| Prompt |
Work out the number of lines in the records that include the word "screenshot"; reply with that number alone.

| Raw data |
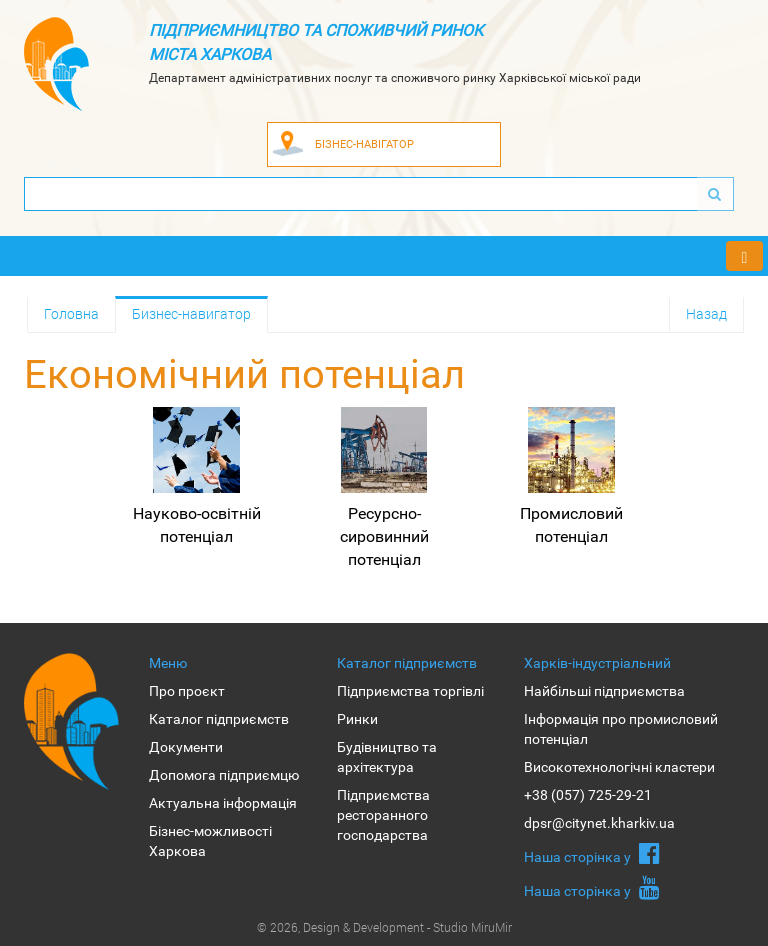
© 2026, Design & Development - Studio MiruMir (384, 927)
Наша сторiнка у (592, 853)
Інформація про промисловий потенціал (621, 729)
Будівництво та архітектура (387, 757)
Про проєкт (187, 691)
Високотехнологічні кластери (619, 767)
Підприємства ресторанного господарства (383, 815)
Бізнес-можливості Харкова (210, 841)
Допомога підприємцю (224, 775)
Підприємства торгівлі (410, 691)
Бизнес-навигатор (191, 313)
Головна (71, 313)
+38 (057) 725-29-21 (588, 795)
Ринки (357, 719)
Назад (706, 313)
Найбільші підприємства (604, 691)
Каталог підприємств (219, 719)
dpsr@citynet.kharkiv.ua (599, 823)
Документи (186, 747)
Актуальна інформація (223, 803)
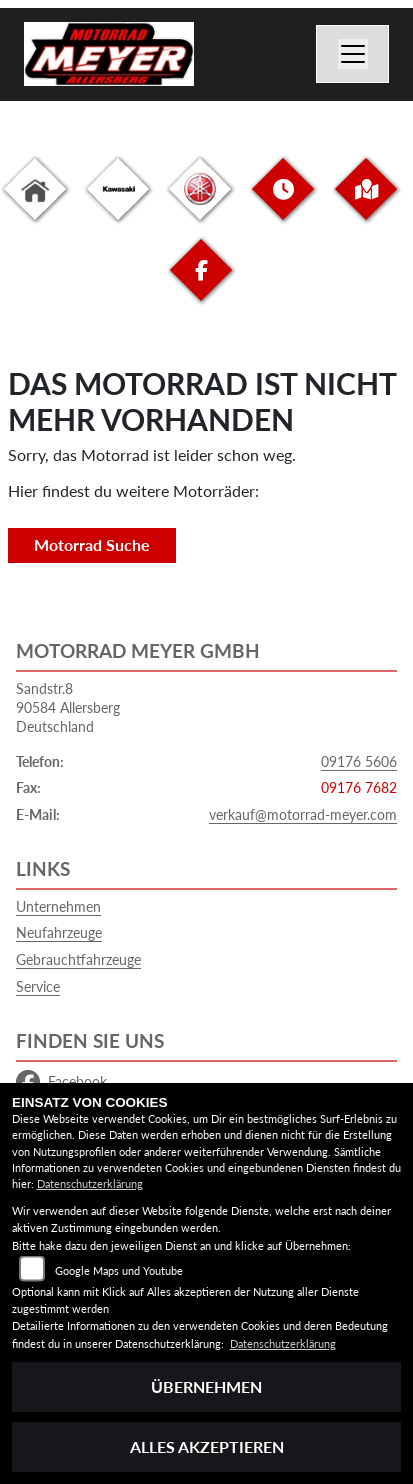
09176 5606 (359, 761)
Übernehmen (206, 1386)
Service (38, 986)
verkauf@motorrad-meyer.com (303, 814)
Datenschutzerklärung (90, 1183)
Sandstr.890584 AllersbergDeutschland (68, 707)
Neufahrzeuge (59, 932)
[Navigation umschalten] (353, 54)
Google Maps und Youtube (119, 1270)
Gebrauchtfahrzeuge (78, 959)
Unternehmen (58, 906)
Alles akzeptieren (207, 1446)
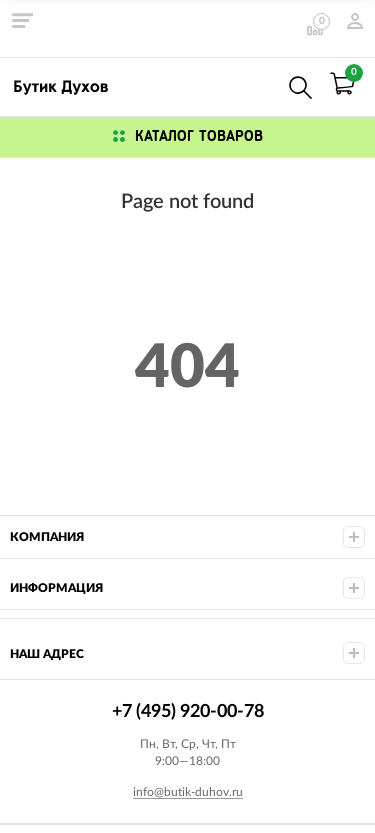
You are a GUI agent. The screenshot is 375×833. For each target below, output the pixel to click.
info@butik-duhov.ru (188, 792)
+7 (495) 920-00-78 (257, 83)
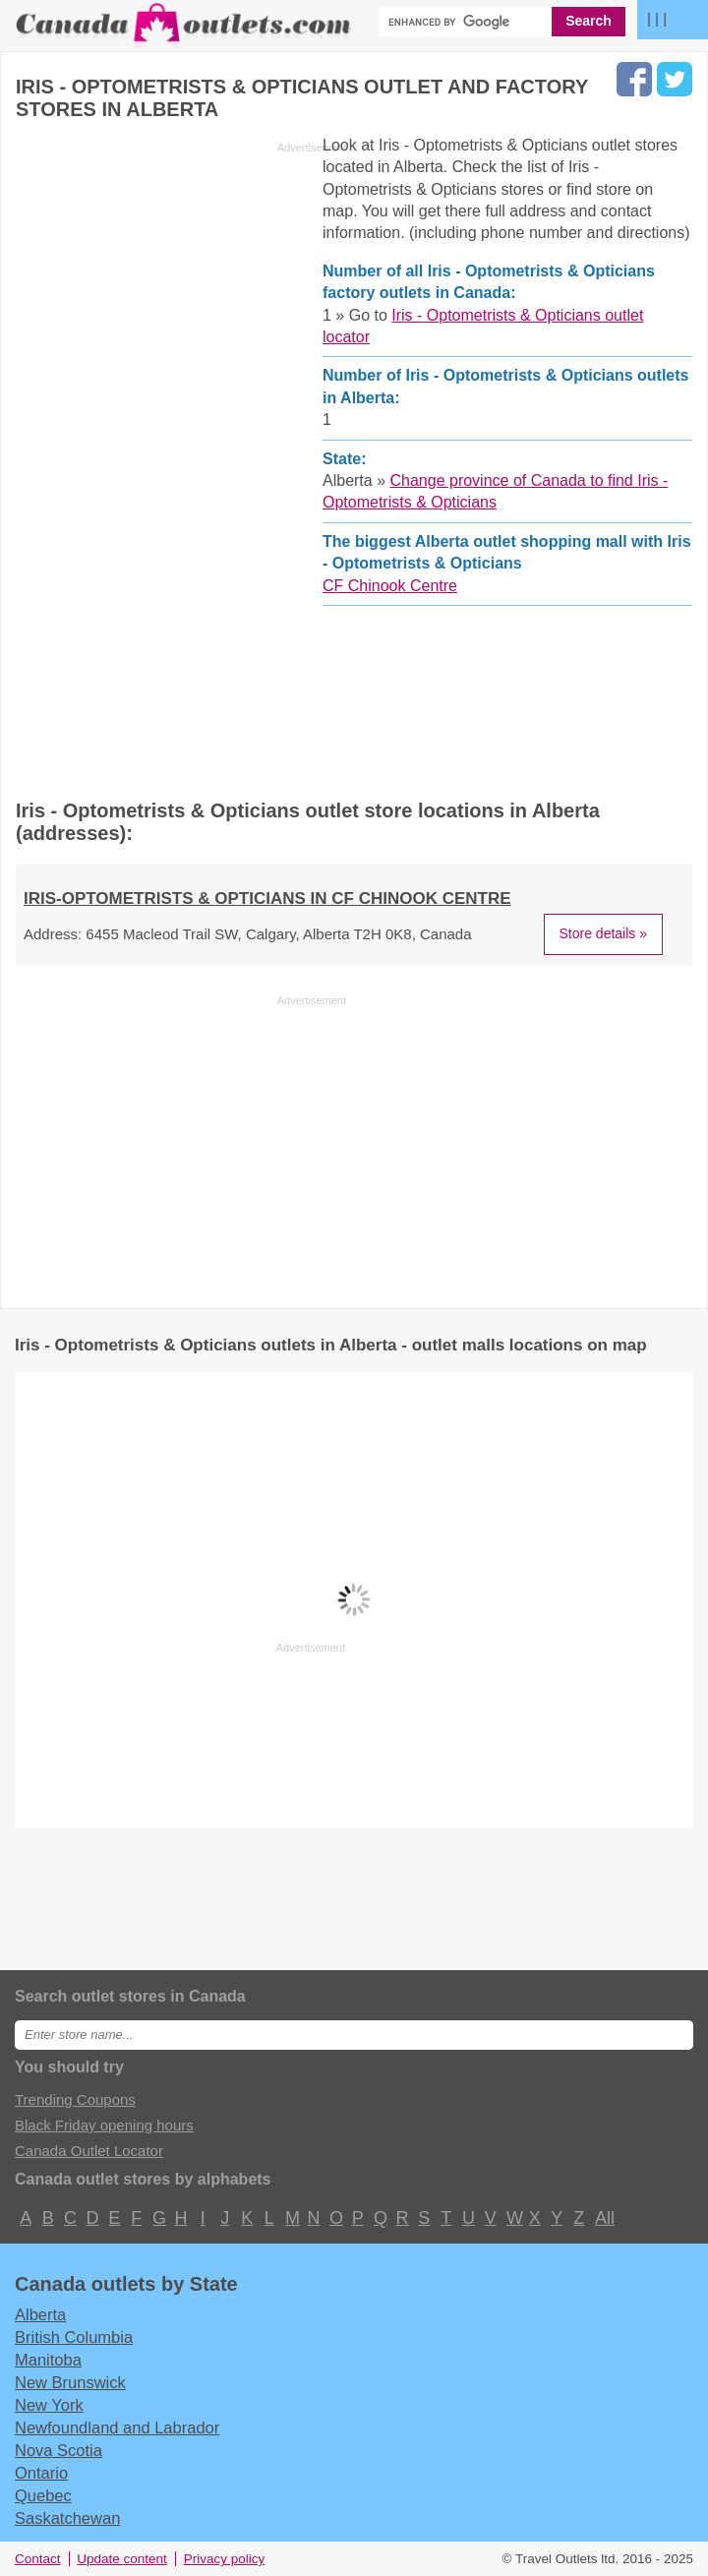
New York (49, 2405)
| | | (657, 18)
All (604, 2218)
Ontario (41, 2473)
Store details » (604, 933)
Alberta (40, 2314)
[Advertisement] (181, 460)
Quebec (43, 2495)
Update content (122, 2558)
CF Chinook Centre (390, 585)
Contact (38, 2558)
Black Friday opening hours (104, 2125)
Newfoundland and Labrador (117, 2427)
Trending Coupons (75, 2099)
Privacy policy (225, 2558)
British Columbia (74, 2337)
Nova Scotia (58, 2450)
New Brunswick (70, 2382)
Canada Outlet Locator (89, 2150)
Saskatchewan (67, 2518)
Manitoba (48, 2359)
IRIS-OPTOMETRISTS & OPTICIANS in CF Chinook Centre (267, 898)
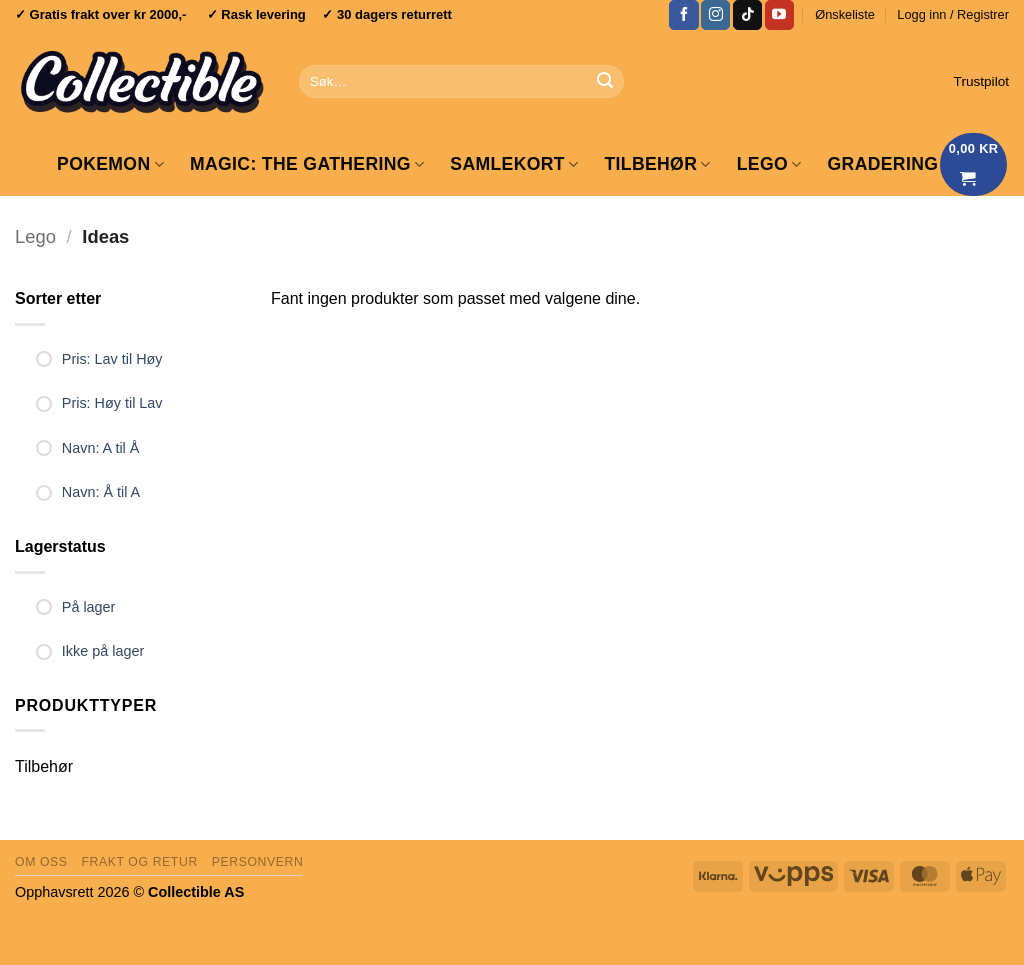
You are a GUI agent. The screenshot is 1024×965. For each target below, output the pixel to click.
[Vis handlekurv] (974, 164)
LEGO (769, 164)
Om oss (41, 862)
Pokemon (110, 164)
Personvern (258, 862)
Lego (35, 236)
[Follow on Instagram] (715, 15)
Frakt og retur (139, 862)
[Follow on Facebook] (683, 15)
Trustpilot (981, 81)
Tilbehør (657, 164)
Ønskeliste (845, 14)
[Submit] (605, 82)
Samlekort (514, 164)
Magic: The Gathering (307, 164)
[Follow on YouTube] (779, 15)
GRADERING (883, 164)
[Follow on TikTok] (747, 15)
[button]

| Expected answer |
2